Joins in Pandas

Lavanya Geetha
4 min readFeb 16, 2023

--

Introduction to Joins in Pandas

Pandas is a popular Python library for data analysis that provides powerful tools for manipulating and analyzing data. One of the most common operations when working with data is joining two or more data sets together.

In Pandas, joins can be performed using the merge function. The merge function combines two DataFrames based on the values of one or more columns. There are four types of joins in Pandas: inner join, left join, right join, and outer join.

Image source — Google

Inner Join

An inner join returns only the rows that have matching values in both Data Frames. Here’s some sample code that demonstrates an inner join:

import pandas as pd

# create the first DataFrame
df1 = pd.DataFrame({
'employee_id': ['1', '2', '3', '4'],
'name': ['John', 'Mary', 'David', 'Sarah']
})

# create the second DataFrame
df2 = pd.DataFrame({
'employee_id': ['2', '3', '4', '5'],
'department': ['HR', 'Finance', 'IT', 'Marketing']
})

# perform an inner join on the 'employee_id' column
result = pd.merge(df1, df2, on='employee_id', how='inner')

print(result)

Output:

employee_id name department
0 2 Mary HR
1 3 David Finance
2 4 Sarah IT

In this example, the merge function performs an inner join on the employee_id column.

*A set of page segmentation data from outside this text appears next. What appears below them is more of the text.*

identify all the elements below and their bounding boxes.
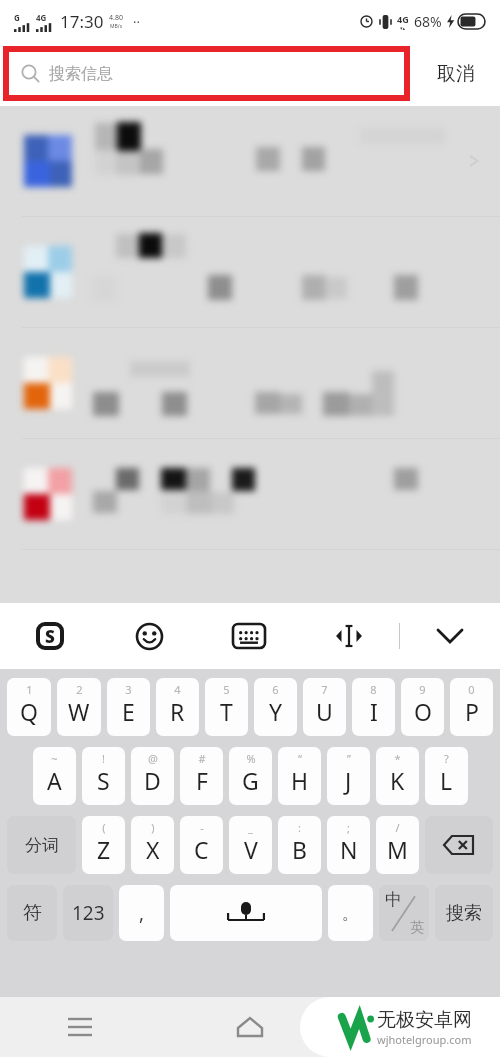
staticText: 17:30 bbox=[60, 10, 104, 33]
button[interactable]: ! bbox=[82, 747, 125, 805]
staticText: 中 bbox=[385, 889, 402, 910]
staticText: 9 bbox=[419, 682, 426, 697]
button[interactable]: Emoji bbox=[99, 603, 199, 669]
staticText: D bbox=[144, 765, 161, 796]
staticText: A bbox=[47, 765, 62, 796]
staticText: MB/s bbox=[110, 23, 123, 30]
staticText: 3 bbox=[125, 682, 132, 697]
button[interactable]: 。 bbox=[328, 885, 373, 941]
button[interactable]: ( bbox=[82, 816, 125, 874]
button[interactable]: 1 bbox=[7, 678, 51, 736]
staticText: M bbox=[387, 834, 408, 865]
staticText: P bbox=[465, 696, 479, 727]
staticText: _ bbox=[248, 820, 253, 835]
button[interactable]: 搜索信息 bbox=[21, 52, 404, 95]
staticText: T bbox=[220, 696, 233, 727]
staticText: 123 bbox=[72, 900, 105, 926]
staticText: 4 bbox=[174, 682, 181, 697]
button[interactable]: 2 bbox=[57, 678, 101, 736]
button[interactable]: ) bbox=[131, 816, 174, 874]
staticText: Q bbox=[20, 696, 38, 727]
button[interactable]: Switch keyboard layout bbox=[199, 603, 299, 669]
button[interactable]: 取消 bbox=[412, 42, 500, 106]
staticText: K bbox=[390, 765, 405, 796]
button[interactable]: 8 bbox=[352, 678, 395, 736]
button[interactable]: 4 bbox=[156, 678, 199, 736]
staticText: # bbox=[198, 751, 206, 766]
button[interactable]: , bbox=[119, 885, 164, 941]
button[interactable]: 中 bbox=[379, 885, 429, 941]
staticText: 4G bbox=[36, 12, 47, 23]
staticText: V bbox=[244, 834, 258, 865]
staticText: 分词 bbox=[25, 835, 59, 856]
staticText: ! bbox=[102, 751, 105, 766]
button[interactable]: # bbox=[180, 747, 223, 805]
staticText: J bbox=[345, 765, 352, 796]
staticText: ) bbox=[151, 820, 155, 835]
button[interactable]: 123 bbox=[63, 885, 113, 941]
button[interactable]: : bbox=[278, 816, 321, 874]
button[interactable]: 9 bbox=[401, 678, 444, 736]
button[interactable]: 0 bbox=[450, 678, 493, 736]
staticText: @ bbox=[148, 751, 158, 766]
button[interactable]: - bbox=[180, 816, 223, 874]
staticText: 英 bbox=[410, 919, 424, 937]
staticText: G bbox=[242, 765, 259, 796]
button[interactable]: Sogou input settings bbox=[0, 603, 99, 669]
button[interactable]: Recent apps bbox=[58, 1005, 102, 1049]
staticText: “ bbox=[298, 751, 302, 766]
staticText: B bbox=[292, 834, 307, 865]
staticText: E bbox=[122, 696, 135, 727]
staticText: ” bbox=[347, 751, 351, 766]
button[interactable]: Hide keyboard bbox=[400, 603, 500, 669]
staticText: L bbox=[440, 765, 453, 796]
staticText: wjhotelgroup.com bbox=[377, 1032, 472, 1047]
staticText: X bbox=[146, 834, 160, 865]
button[interactable] bbox=[0, 106, 500, 216]
button[interactable]: 6 bbox=[254, 678, 297, 736]
staticText: ( bbox=[102, 820, 106, 835]
staticText: - bbox=[200, 820, 204, 835]
staticText: W bbox=[68, 696, 90, 727]
staticText: / bbox=[395, 820, 400, 835]
button[interactable]: ~ bbox=[33, 747, 76, 805]
button[interactable] bbox=[0, 439, 500, 549]
button[interactable]: ” bbox=[327, 747, 370, 805]
button[interactable]: 5 bbox=[205, 678, 248, 736]
button[interactable]: / bbox=[376, 816, 419, 874]
staticText: I bbox=[370, 696, 378, 727]
staticText: ▾▴ bbox=[400, 25, 406, 31]
button[interactable]: Home bbox=[227, 1004, 273, 1050]
staticText: 符 bbox=[23, 901, 42, 925]
button[interactable]: ; bbox=[327, 816, 370, 874]
button[interactable]: “ bbox=[278, 747, 321, 805]
button[interactable]: ? bbox=[425, 747, 468, 805]
staticText: O bbox=[414, 696, 432, 727]
button[interactable]: Space / voice input bbox=[170, 885, 322, 941]
button[interactable]: % bbox=[229, 747, 272, 805]
button[interactable]: 符 bbox=[7, 885, 57, 941]
button[interactable]: Backspace bbox=[425, 816, 493, 874]
staticText: ·· bbox=[133, 13, 140, 31]
staticText: 2 bbox=[76, 682, 83, 697]
staticText: H bbox=[291, 765, 309, 796]
button[interactable]: @ bbox=[131, 747, 174, 805]
staticText: 无极安卓网 bbox=[377, 1008, 472, 1032]
button[interactable]: 3 bbox=[107, 678, 150, 736]
staticText: S bbox=[97, 765, 110, 796]
staticText: G bbox=[14, 12, 20, 23]
staticText: U bbox=[316, 696, 333, 727]
button[interactable]: 分词 bbox=[7, 816, 76, 874]
button[interactable]: _ bbox=[229, 816, 272, 874]
staticText: N bbox=[340, 834, 358, 865]
staticText: % bbox=[246, 751, 256, 766]
button[interactable]: Move cursor bbox=[299, 603, 399, 669]
button[interactable] bbox=[0, 217, 500, 327]
staticText: C bbox=[194, 834, 209, 865]
staticText: 取消 bbox=[437, 62, 475, 86]
button[interactable]: 搜索 bbox=[435, 885, 493, 941]
button[interactable]: 7 bbox=[303, 678, 346, 736]
button[interactable]: * bbox=[376, 747, 419, 805]
staticText: 搜索 bbox=[446, 902, 482, 925]
button[interactable] bbox=[0, 328, 500, 438]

The resulting DataFrame contains only the rows that have matching values in both DataFrames.

Left Join

A left join returns all the rows from the left DataFrame and the matching rows from the right DataFrame. If there are no matching rows in the right DataFrame, the result will contain NaN values. Here's some sample code that demonstrates a left join:

import pandas as pd

# create the first DataFrame
df1 = pd.DataFrame({
'employee_id': ['1', '2', '3', '4'],
'name': ['John', 'Mary', 'David', 'Sarah']
})

# create the second DataFrame
df2 = pd.DataFrame({
'employee_id': ['2', '3', '4', '5'],
'department': ['HR', 'Finance', 'IT', 'Marketing']
})

# perform a left join on the 'employee_id' column
result = pd.merge(df1, df2, on='employee_id', how='left')

print(result)

Output:

employee_id name department
0 1 John NaN
1 2 Mary HR
2 3 David Finance
3 4 Sarah IT

In this example, the merge function performs a left join on the employee_id column. The resulting DataFrame contains all the rows from the left DataFrame and the matching rows from the right DataFrame. The row with employee_id equal to '1' doesn't have a matching row in the right DataFrame, so the department value is NaN.

Right Join

A right join returns all the rows from the right DataFrame and the matching rows from the left DataFrame. If there are no matching rows in the left DataFrame, the result will contain NaN values. Here's some sample code that demonstrates a right join:

import pandas as pd

# create the first DataFrame
df1 = pd.DataFrame({
'employee_id': ['1', '2', '3', '4'],
'name': ['John', 'Mary', 'David', 'Sarah']
})

# create the second DataFrame
df2 = pd.DataFrame({
'employee_id': ['2', '3', '4', '5'],
'department': ['HR', 'Finance', 'IT', 'Marketing']
})

# perform a right join on the 'employee_id' column
result = pd.merge(df1, df2, on='employee_id', how='right')

print(result)

Output:

employee_id name department
0 2 Mary HR
1 3 David Finance
2 4 Sarah IT
3 5 NaN Marketing

In this example, the merge function performs a right join on the employee_id column. The resulting DataFrame contains all the rows from the right DataFrame and the matching rows from the left DataFrame. The row with employee_id equal to '5' doesn't have a matching row in the left DataFrame, so the name value is NaN.

Outer Join

An outer join returns all the rows from both DataFrames. If there are no matching rows, the result will contain NaN values. Here's some sample code that demonstrates an outer join:

import pandas as pd

# create the first DataFrame
df1 = pd.DataFrame({
'employee_id': ['1', '2', '3', '4'],
'name': ['John', 'Mary', 'David', 'Sarah']
})

# create the second DataFrame
df2 = pd.DataFrame({
'employee_id': ['2', '3', '4', '5'],
'department': ['HR', 'Finance', 'IT', 'Marketing']
})

# perform an outer join on the 'employee_id' column
result = pd.merge(df1, df2, on='employee_id', how='outer')

print(result)

Output:

employee_id name department
0 1 John NaN
1 2 Mary HR
2 3 David Finance
3 4 Sarah IT
4 5 NaN Marketing

In this example, the merge function performs an outer join on the employee_id column. The resulting DataFrame contains all the rows from both DataFrames. The row with employee_id equal to '1' doesn't have a matching row in the right DataFrame, so the department value is NaN. Similarly, the row with employee_id equal to '5' doesn't have a matching row in the left DataFrame, so the name value is NaN.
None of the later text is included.